Yes, May is almost over I guess. But It doesn’t change the fact that May is the month of Momma! Not only is it Mother’s Day but I also get to celebrate my mom because it’s also her birthday month. I’m so in love with celebrating this time of year because the winter’s cold has finally melted away and the new season of Spring blossoms all around us. (I won’t deny that getting some extra special attention and love from my cutie pies isn’t so bad either!) But lately I’ve been struggling. I suppose by lately I mean the last five years. My struggle is an up and down fluctuation. My struggle is motherhood.
Motherhood brings out the worst and the best parts of me. But it’s the worst sides that I reflect on the most after a long, arduous day of yelling, tempers lost, and impatient huffs. It’s the ugly side of me I hate to admit to. But I find that it is necessary to share my burdens in hopes that I may find others who share the same struggle. In fact, I know I’m not alone because I’ve read several amazing posts lately on this topic and have found so much solace in their words.
Especially this one: http://blog.holyheroes.com/anger-seems-to-be-everywhere-but-it-doesnt-have-to-be/
And this one: http://blessedisshe.net/whatever-isnt-love/
Also, this one: http://www.carrotsformichaelmas.com/2015/05/13/have-you-ever-felt-like-being-a-mother-has-ruined-you/
I’ve made some progress in admitting that I struggle and have prayed everyday for more grace. Only God can work through my tired hands and my selfish grumblings. I say all this assuming you know that my three beautiful children are everything to me. I wouldn’t change my vocation to family life, even if I could. They are my joy, my beauty and my dreams. I would do anything to make them happy. So, please understand my human struggle in no way denies these blessings God has given me. I just want to be better for them. I want to teach them joy and genuine happiness. I want them to see Christ’s light shining within me. Most days, they get the frazzled, less patient version of me.

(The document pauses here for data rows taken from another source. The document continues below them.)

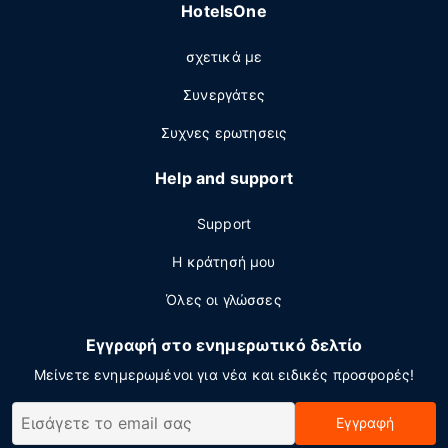
HotelsOne
σχετικά με
Συνεργάτες
Συχνες ερωτησεις
Help and support
Support
Η κράτησή μου
Όλες οι γλώσσες
Εγγραφή στο ενημερωτικό δελτίο
Μείνετε ενημερωμένοι για νέα και ειδικές προσφορές!
Εγγραφή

I want to begin to let go of all that I’m hoping to accomplish (whether that be in a day, or in motherhood altogether) and let Christ guide me. I want Him to be my sole source of strength when I’m tired. I want Him to be the patient tone in my voice and the calm reaction in my gut. I want Him to be the joy and the light within me.
So how do I make this happen? I don’t. He does and He will. With my willing heart He will supply all that grace. Grace with a capitol G! So I’ve decided to pray first and foremost for this vocation of mine to be firmly planted in His goodness and secondly I’ve hung up reminders all around the house to refocus my thinking if I’m having a bad day.
I made this canvas for an amazing family as a Mother’s day gift and I hope each time she looks at it she knows that what the verse says is true. That her family adores her even if she feels less than that day or even if she’s tired….
My reminders say “Be the mom you want them to remember” and “Successful mothers are not the ones that have never struggled. They are the ones that never give up despite the struggles.” You can print these reminders too. Check out Simple As That’s blog here.
My home office cork board is a pretty reminder when I’m struggling with motherhood. Here, I can see the beauty and the blessings. The forgiveness and second chances to “Begin Again” as Saint Teresa of Avila would say.